16. A user interface configured to receive prompts from a user; a digital twin configured to simulate each of several pieces of equipment in a factory; and several Large Language Model (LLM) agents, wherein the LLM agents include a manager agent configured to communicate with other LLM agents among the LLM agents and the digital twin; an expert agent; a machine agent; and a line agent, wherein the expert agent is configured to be trained with data on changes in settings from specifications to operate the several pieces of equipment; the machine agent is configured to store and analyze data from each of the several pieces of equipment to optimize the operation of the several pieces of equipment; the line agent is configured to manage the entire production line of the factory and optimize productivity in real time; and in response to a user entering a query into the user interface, the manager agent interprets the query using one or more of the other LLM agents to update the query; and sends the updated query to one or more of the other LLM agents to receive an answer to the query. A large-scale language model twin system configured to, in response to the query relating to a function of one of the plurality of devices of the factory, request the digital twin to simulate the answer from one or more other LLM agents to verify the answer, receive the verified answer from the digital twin, and transmit the verified answer to the user via the user interface.
17. The large-scale language model twin system according to claim 16, wherein the manager agent is configured to calculate an initial answer and then transmit the initial answer to the one or more other LLM agents and the digital twin for verification, the digital twin is configured to simulate the initial answer and other possible answers, determine any adjustments to the devices among the plurality of devices required to obtain the updated answer, and transmit the answer to the manager agent.

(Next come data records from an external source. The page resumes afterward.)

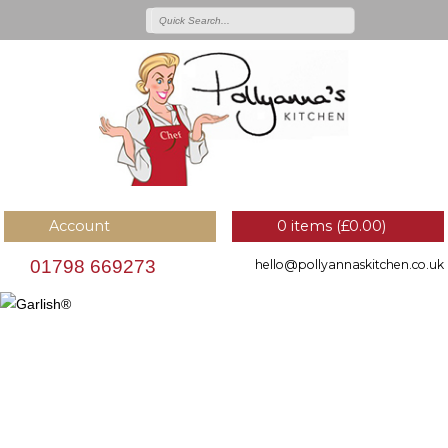
Account
0 items (
£
0.00
)
01798 669273
hello@pollyannaskitchen.co.uk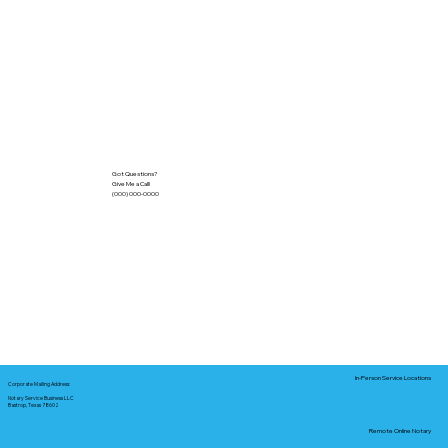
Got Questions?
Give Me a Call!
(000) 000-0000
In-Person Service Locations
Corporate Mailing Address:
Notary Service Business LLC
Bastrop, Texas 78602
Remote Online Notary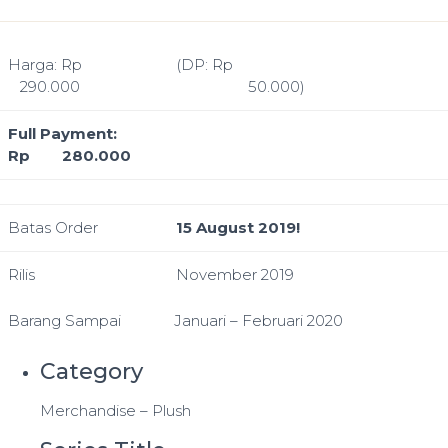
Harga: Rp
(DP: Rp
290.000
50.000)
Full Payment:
Rp 280.000
Batas Order
15 August 2019!
Rilis
November 2019
Barang Sampai
Januari – Februari 2020
Category
Merchandise – Plush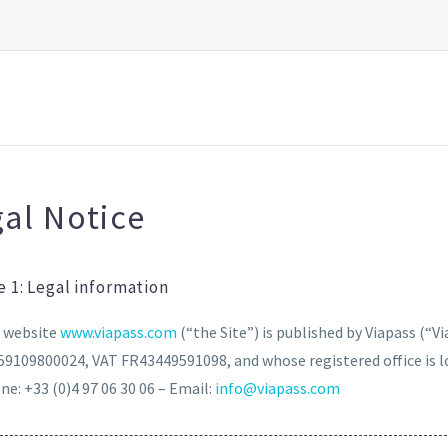
al Notice
e 1: Legal information
 website
www.viapass.com
(“the Site”) is published by Viapass (“Vi
59109800024, VAT FR43449591098, and whose registered office is lo
e: +33 (0)4 97 06 30 06 – Email:
info@viapass.com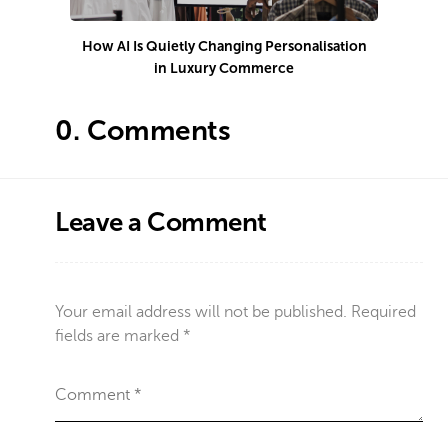
How AI Is Quietly Changing Personalisation
in Luxury Commerce
0.
Comments
Leave a Comment
Your email address will not be published.
Required
fields are marked
*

18. The large-scale language model twin system according to claim 17, wherein the manager agent is configured to provide a prompt to the user via the user interface when the query is too ambiguous, and the prompt includes a request asking the user to rephrase the query.
19. The large-scale language model twin system according to claim 16, wherein the manager agent is configured to determine whether to use an open LLM or a closed LLM to answer the query made by the user by interpreting the query, determining whether the query relates to confidential information, using the open LLM if the query does not relate to confidential information, and using the closed LLM if the query relates to confidential information, wherein the closed LLM is a closed internal network and the open LLM is an open network connected to the outside of the internal network.
20. The large-scale language model twin system according to claim 16, further comprising a RAG (Search Enhancement Generation) configured to provide data from an external knowledge base to the LLM twin system, wherein the RAG indexes text in the external knowledge base by converting it into a numerical representation that the LLM twin system can understand, retrieves the most relevant documents from the external knowledge base based on the determined similarity to the query, and combines the retrieved documents with the query to form a new enhanced prompt, which is supplied to the plurality of LLM agents.